To examine the effect of Kupffer cell depletion on chronic liver damage induced by BDL, we initially injected Ale-lip three times to mice operated on with common BDL. Although the treatment with Ale-lip alone did not induce liver injury, the mortality of mice treated with common BDL and Ale-lip was extremely high; 40% 10 days after the surgery. In our established model, PBDL showed liver injury and fibrosis only in BDL lobes, which improved the survival rate up to 100% in Ale-lip-treated mice. Therefore, we decided to use PBDL for this study. In BDL lobes, F4/80-positive cells were increased. The Ale-lip treatment succeeded in deleting F4/80-positive cells (Fig. 1A). Thus, Ale-lip injection can be utilized as a new tool for Kupffer cell depletion. Inflammatory cytokines mainly produced from Kupffer cells were up-regulated in BDL lobes, whereas the Ale-lip treatment markedly inhibited the production of TNF-α and IL-1β (Fig. 1B). Kupffer cell-depleted mice showed an increase of injured lesion in BDL lobes and serum ALT level after the surgery (Fig. 1C).
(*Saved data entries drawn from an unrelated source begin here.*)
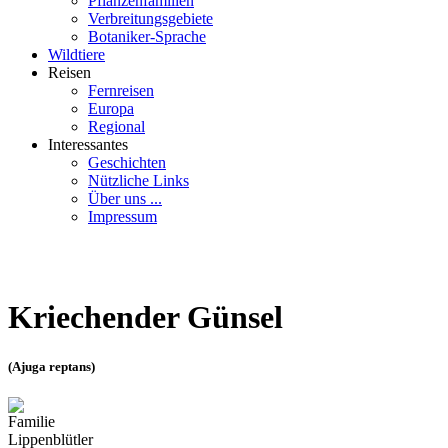
Pflanzenfamilien
Verbreitungsgebiete
Botaniker-Sprache
Wildtiere
Reisen
Fernreisen
Europa
Regional
Interessantes
Geschichten
Nützliche Links
Über uns ...
Impressum
Kriechender Günsel
(Ajuga reptans)
Familie
Lippenblütler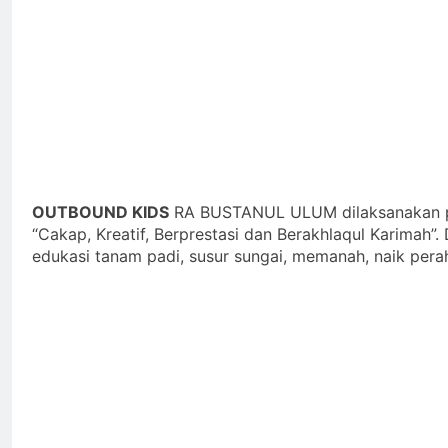
OUTBOUND KIDS
RA BUSTANUL ULUM dilaksanakan pa
“Cakap, Kreatif, Berprestasi dan Berakhlaqul Karimah”. 
edukasi tanam padi, susur sungai, memanah, naik pera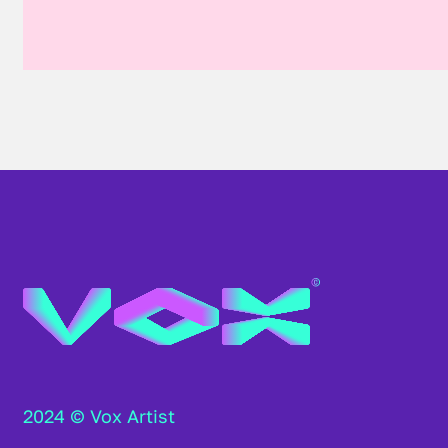
2024 © Vox Artist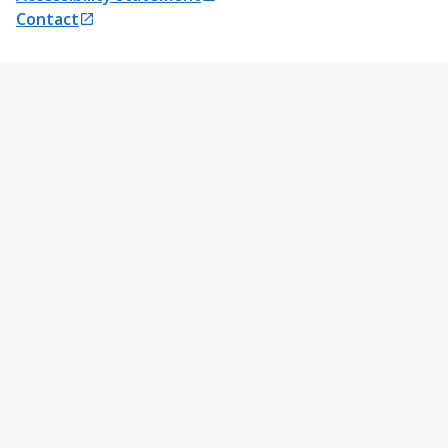
Opens in a new tab
Contact
Opens in a new tab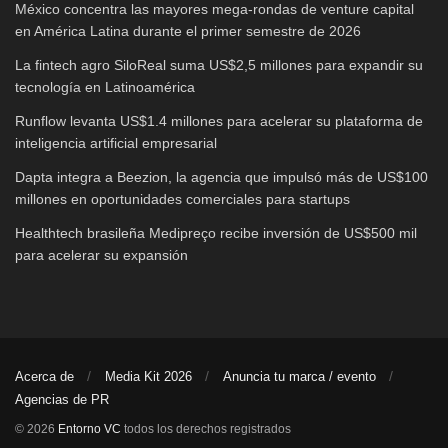
México concentra las mayores mega-rondas de venture capital
en América Latina durante el primer semestre de 2026
La fintech agro SiloReal suma US$2,5 millones para expandir su
tecnología en Latinoamérica
Runflow levanta US$1.4 millones para acelerar su plataforma de
inteligencia artificial empresarial
Dapta integra a Beezion, la agencia que impulsó más de US$100
millones en oportunidades comerciales para startups
Healthtech brasileña Medipreço recibe inversión de US$500 mil
para acelerar su expansión
Acerca de
Media Kit 2026
Anuncia tu marca / evento
Agencias de PR
© 2026
Entorno VC
todos los derechos registrados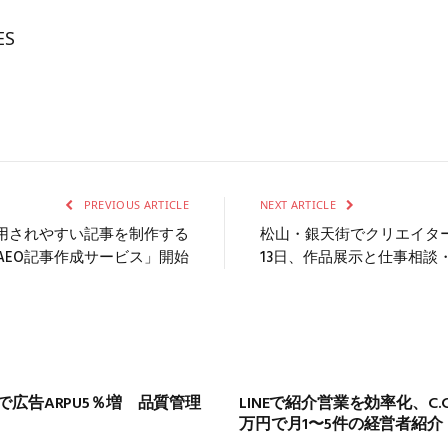
ES
PREVIOUS ARTICLE
NEXT ARTICLE
引用されやすい記事を制作する
松山・銀天街でクリエイター
AEO記事作成サービス」開始
13日、作品展示と仕事相談
導入で広告ARPU5％増 品質管理
LINEで紹介営業を効率化、C.
万円で月1〜5件の経営者紹介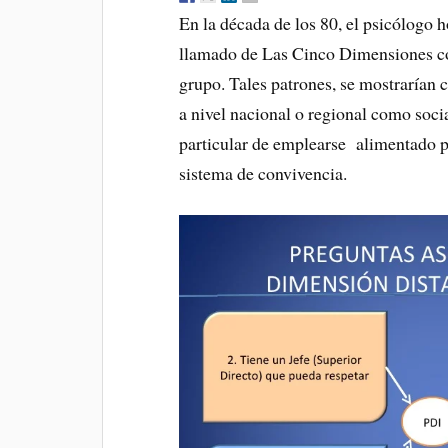
En la década de los 80, el psicólogo 
llamado de Las Cinco Dimensiones con 
grupo. Tales patrones, se mostrarían
a nivel nacional o regional como soc
particular de emplearse alimentado po
sistema de convivencia.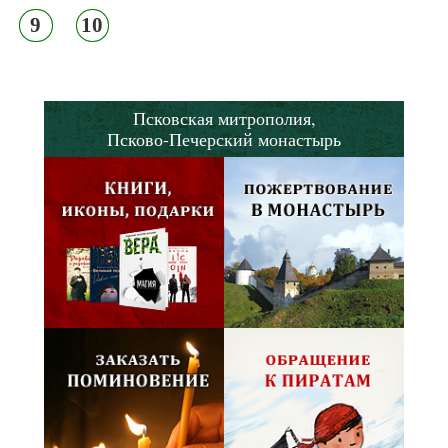
9
10
Псковская митрополия,
Псково-Печерский монастырь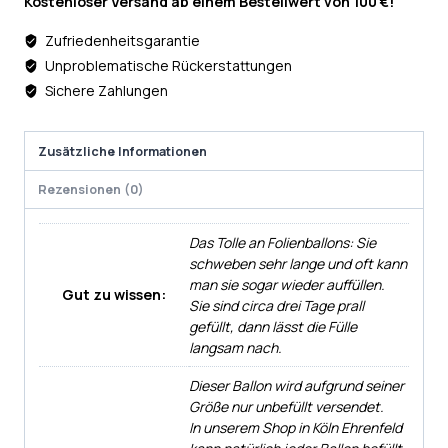
Kostenloser Versand ab einem Bestellwert von 100 €!
Zufriedenheitsgarantie
Unproblematische Rückerstattungen
Sichere Zahlungen
Zusätzliche Informationen
Rezensionen (0)
Das Tolle an Folienballons: Sie
schweben sehr lange und oft kann
man sie sogar wieder auffüllen.
Gut zu wissen:
Sie sind circa drei Tage prall
gefüllt, dann lässt die Fülle
langsam nach.
Dieser Ballon wird aufgrund seiner
Größe nur unbefüllt versendet.
In unserem Shop in Köln Ehrenfeld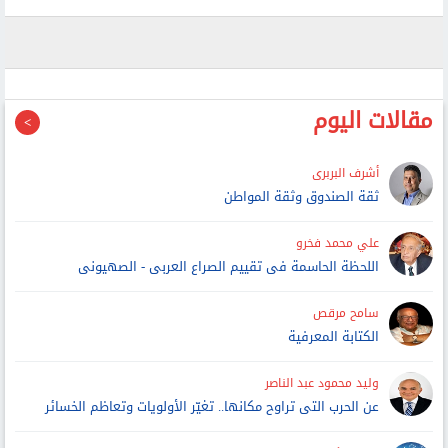
مقالات اليوم
أشرف البربرى
ثقة الصندوق وثقة المواطن
علي محمد فخرو
اللحظة الحاسمة فى تقييم الصراع العربى - الصهيونى
سامح مرقص
الكتابة المعرفية
وليد محمود عبد الناصر
عن الحرب التى تراوح مكانها.. تغيّر الأولويات وتعاظم الخسائر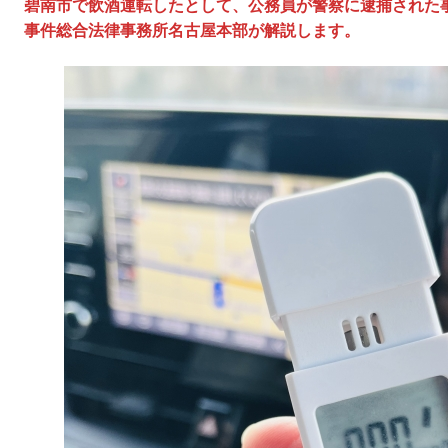
碧南市で飲酒運転したとして、公務員が警察に逮捕された
事件総合法律事務所名古屋本部が解説します。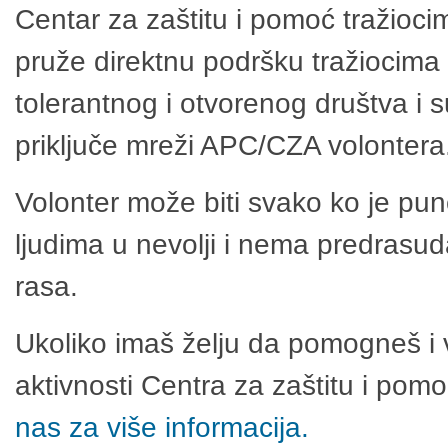
Centar za zaštitu i pomoć tražioci
pruže direktnu podršku tražiocima 
tolerantnog i otvorenog društva i 
priključe mreži APC/CZA volontera
Volonter može biti svako ko je pu
ljudima u nevolji i nema predrasuda
rasa.
Ukoliko imaš želju da pomogneš i 
aktivnosti Centra za zaštitu i po
nas za više informacija.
Interestingly, 24 hours after common BDL (Supporting Fig. 2) as well as PBDL (Fig. 1C), there were no significant differences in histological liver injury and elevated ALT activities between control and Kupffer cell-depleted mice. These findings indicate that Kupffer cells were not involved in the early stage of liver damage that occurs by BDL, but in the late stage.

Figure 1.

Depletion of Kupffer cells increased liver injury after BDL. Wildtype mice were subjected to PBDL and treated with Ale-lip or PBS-lip. The animals were killed 10 days after the surgery. (A) Expression of F4/80 in the nonligated (NL) right (upper panel) and BDL left (lower panel) lobes was examined by immunohistochemistry. (Original magnification ×400; graph, right panel.) (B) Hepatic mRNA levels of TNF-α and IL-1β were determined by quantitative real-time RT-PCR. (C) The injured lesion in the ligated left lobes was assessed by H&E staining. (Original magnification ×40; graph, right upper panel.) Serum ALT levels were compared on the indicated time periods. Data are means ± SD from at least four independent experiments. *P < 0.05 using Student's t test.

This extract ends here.